The German gets angry and begins shaking his head, he literally started turning red. He then barked that we (America) would provide the equipment and he would do with it as he saw fit. The gentleman from the UK started to say something and the German cut him off, going into this long drawn-out speech about how poor his country is and how Afghanistan is not a priority for his country and if we expect the support of his team we will provide the equipment in x amount of days. (An unrealistic number)

A few weeks later a group of USAF and RAF met and my boss remarked upon the conversation with the German and his multinational staff. The gents from the UK looked around a little nervously before one of them said that the German went back and raised all kinds of hell with NATO about the comm system. The result was that the UK picked up the tab for the equipment but did so with the provision that they would operate it. They do so to this day. But the good German colonel burned a lot of bridges at NATO. 

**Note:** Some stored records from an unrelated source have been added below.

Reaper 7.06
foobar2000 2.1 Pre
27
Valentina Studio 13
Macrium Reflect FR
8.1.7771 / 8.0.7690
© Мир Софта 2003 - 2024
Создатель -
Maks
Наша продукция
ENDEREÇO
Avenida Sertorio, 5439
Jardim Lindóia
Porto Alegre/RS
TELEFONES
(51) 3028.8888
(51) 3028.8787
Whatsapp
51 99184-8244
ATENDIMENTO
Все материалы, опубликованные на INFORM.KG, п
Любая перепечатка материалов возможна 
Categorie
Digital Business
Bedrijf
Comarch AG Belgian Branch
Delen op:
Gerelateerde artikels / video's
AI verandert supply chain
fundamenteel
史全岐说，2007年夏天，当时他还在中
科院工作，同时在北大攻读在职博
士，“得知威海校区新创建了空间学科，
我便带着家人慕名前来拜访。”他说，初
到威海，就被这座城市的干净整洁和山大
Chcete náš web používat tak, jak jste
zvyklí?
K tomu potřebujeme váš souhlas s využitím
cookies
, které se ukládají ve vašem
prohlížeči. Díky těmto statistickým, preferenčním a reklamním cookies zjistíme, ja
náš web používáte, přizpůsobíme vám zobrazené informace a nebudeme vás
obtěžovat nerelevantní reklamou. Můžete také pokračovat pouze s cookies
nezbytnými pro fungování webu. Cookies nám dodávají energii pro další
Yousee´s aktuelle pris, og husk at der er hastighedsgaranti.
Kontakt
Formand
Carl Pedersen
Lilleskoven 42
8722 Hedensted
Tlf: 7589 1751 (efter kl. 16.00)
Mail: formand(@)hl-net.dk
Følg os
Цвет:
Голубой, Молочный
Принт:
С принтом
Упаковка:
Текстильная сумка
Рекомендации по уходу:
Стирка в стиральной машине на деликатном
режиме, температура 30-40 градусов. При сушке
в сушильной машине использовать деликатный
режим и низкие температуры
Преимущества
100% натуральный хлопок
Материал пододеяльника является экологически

Maybe he was a loose cannon, but other than their SOF contingent from what I've seen.... I do not believe that he was. 

I have little faith in the efforts of nations outside of the US and the Commonwealth.


----------



## pardus (Jun 24, 2008)

Germany's Military has been fucked since the disbandment of the Wehrmacht, the Bundeswehr is a pathetic shadow of the past.

:2c:


----------



## Diamondback 2/2 (Jun 30, 2008)

pardus762 said:


> Germany's Military has been fucked since the disbandment of the Wehrmacht, the Bundeswehr is a pathetic shadow of the past.
> 
> :2c:



And that is a good thing! Two world wars back to back, was enough of there clown ass ideas...:2c:


----------



## pardus (Jun 30, 2008)

J.A.B. said:


> And that is a good thing! Two world wars back to back, was enough of there clown ass ideas...:2c:



That has nothing to do with the Military, Militarys don't stat wars, Govts do.


----------



## Polar Bear (Jun 30, 2008)

pardus762 said:


> That has nothing to do with the Military, Military don't stat wars, Govts do.


 
PARDUS, you want to rethink that? Military coup they may not be wars against another nation but there still wars. :)


----------



## Diamondback 2/2 (Jun 30, 2008)

pardus762 said:


> That has nothing to do with the Military, Militarys don't stat wars, Govts do.




Understood, however governments do not have the ability to start wars. If they’re military is kept to a less then capable force…

I would rather see Iraq with a modern well-equipped well-trained force, then the German Army!


----------